Scotland's productivity gap with international countries: research

This independent research report analyses some of the drivers of Scotland’s productivity and examines potential factors which may explain the productivity gap between Scotland and other well performing European and UK regions over the period of 2009 to 2017.


In 2020, the Enterprise and Skills Strategic Board commissioned NIESR to develop a report investigating Scotland's recent productivity performance and the drivers of productivity. This work adds to the existing evidence base by looking closely at a set of similar benchmark regions in the EU to examine Scotland's relative performance and identify the drivers behind differences in productivity growth.

The report investigates the causes of the underlying productivity gap between Scotland and the comparator regions during the period 2009-2017, which allows for a robust picture of productivity performance during this period. It is important to note, however, that whilst the so-called productivity puzzle has been a long standing issue and the long-term drivers of productivity are complex, the economic landscape has altered dramatically since the time period covered by this report.

In 2009, all regions selected for benchmarking were in the second quartile of GDP/Capita by OECD ranking. By 2017 all comparator regions had seen a significant improvement in their GDP per capita, whereas Scotland's position had stagnated. Overall for the period of 2009 to 2017, productivity performance deteriorated for both Scotland and the UK.

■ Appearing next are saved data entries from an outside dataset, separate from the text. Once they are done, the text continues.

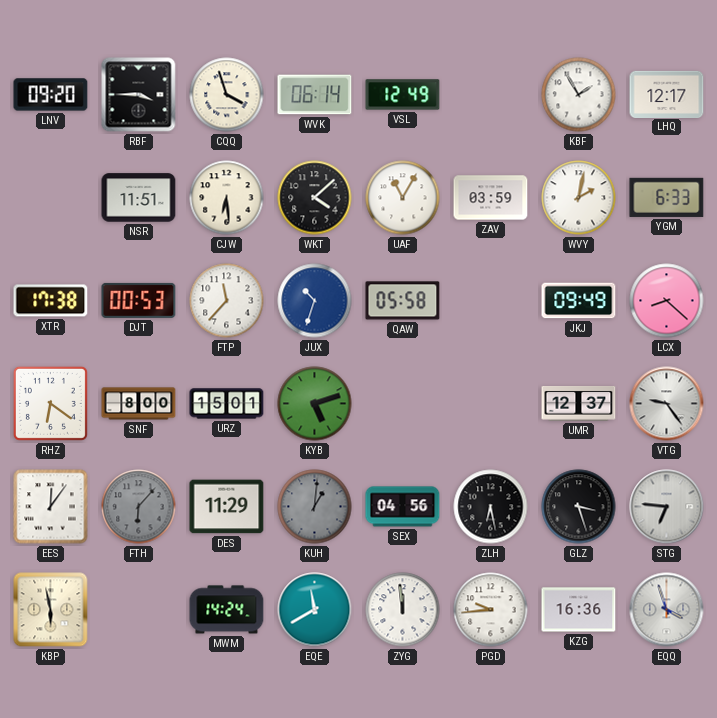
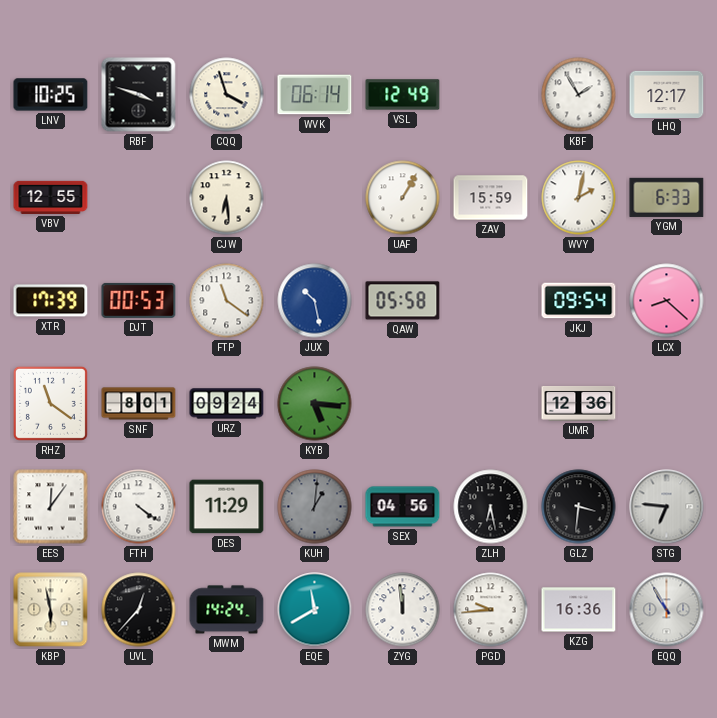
LNV: 09:20 -> 10:25
RBF: 3:45 -> 3:48
VBV: none -> 12:55
NSR: 11:51 -> none
WKT: 4:08 -> none
UAF: 11:05 -> 1:05
ZAV: 03:59 -> 15:59
XTR: 17:38 -> 17:39
FTP: 11:37 -> 11:21
JUX: 10:33 -> 10:28
JKJ: 09:49 -> 09:54
RHZ: 6:21 -> 11:21
SNF: 8:00 -> 8:01
URZ: 15:01 -> 09:24
KYB: 5:12 -> 5:16
UMR: 12:37 -> 12:36
VTG: 9:24 -> none
FTH: 6:07 -> 4:21
FTH dial: grey -> white
GLZ: 3:27 -> 3:31
UVL: none -> 12:37
EQQ: 3:57 -> 10:55
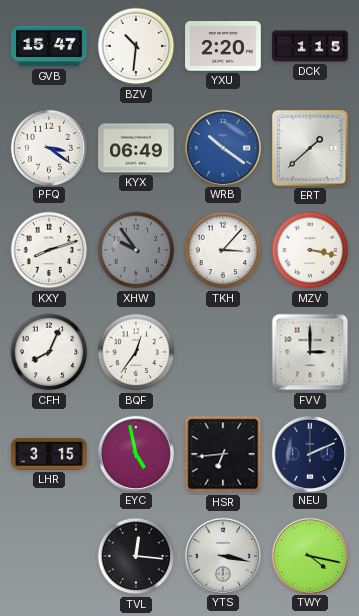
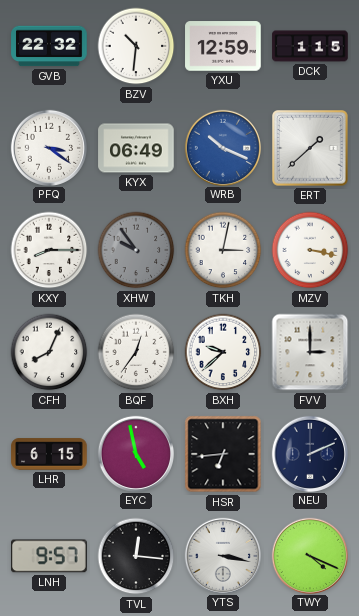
GVB: 15:47 -> 22:32
YXU: 2:20 -> 12:59
WRB: 10:21 -> 10:19
KXY: 8:12 -> 8:15
TKH: 3:07 -> 3:02
BXH: none -> 9:38
LHR: 3:15 -> 6:15
LNH: none -> 9:57
TWY: 4:17 -> 4:19
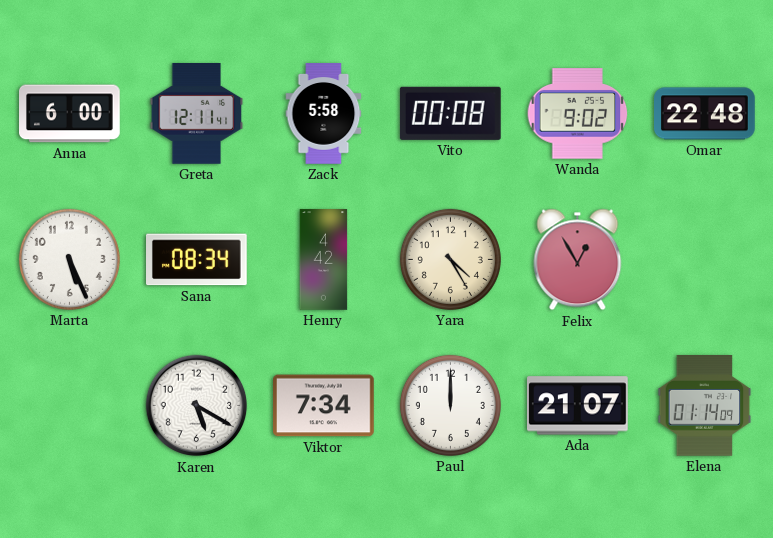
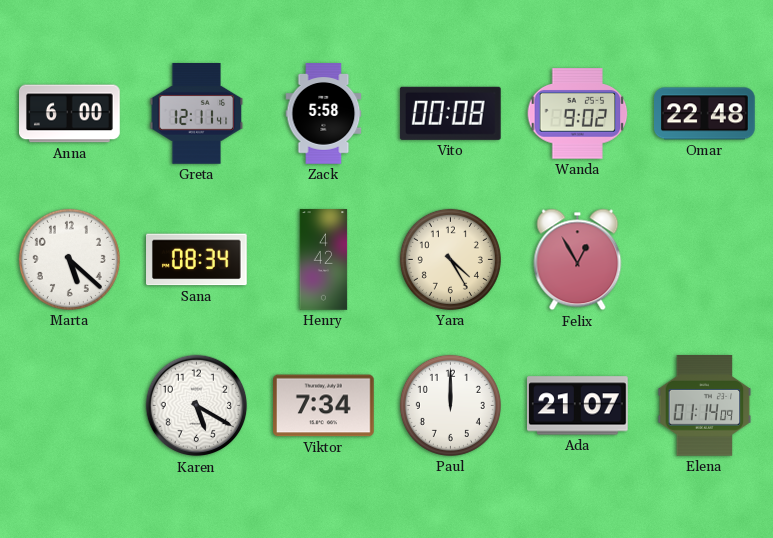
Marta: 5:26 -> 5:22
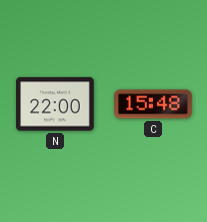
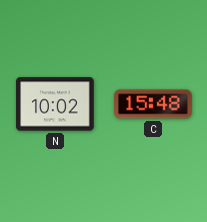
N: 22:00 -> 10:02
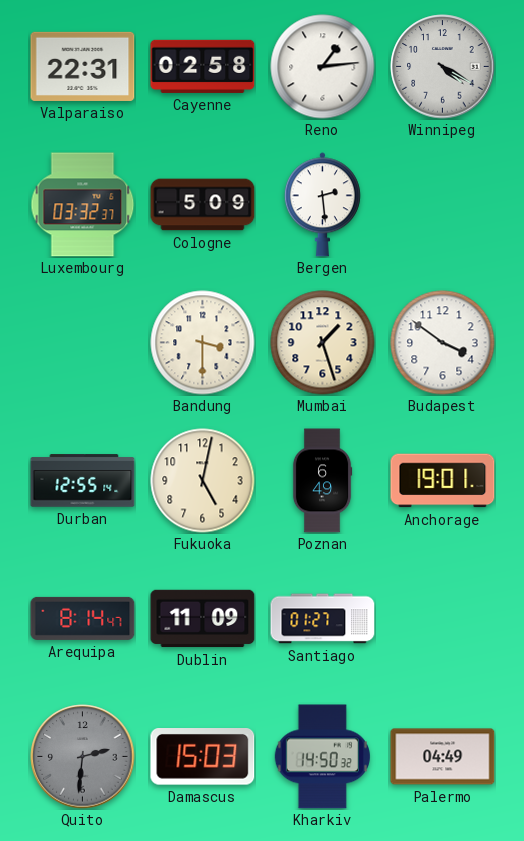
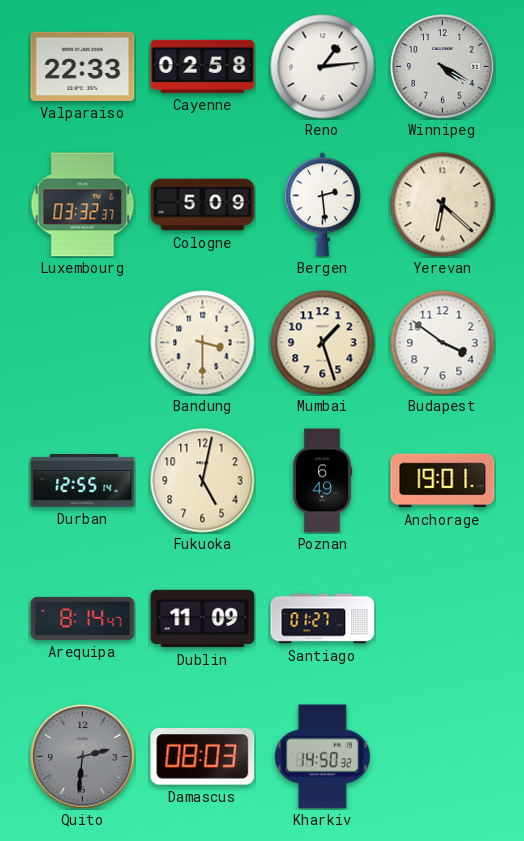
Valparaiso: 22:31 -> 22:33
Yerevan: none -> 6:22
Damascus: 15:03 -> 08:03
Palermo: 04:49 -> none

NIESR examined the role played in explaining productivity differences by: capital investment, labour quality, total factor productivity (TFP), innovation and foreign direct investment. TFP is a measure of productive efficiency and is an unobserved residual after accounting for labour productivity gains and gains due to capital accumulation. TFP is broadly interpreted as a measure of technological progress but can include technological, cultural and economic factors. The methodological approach and limitations of the methodology are outlined in the annex.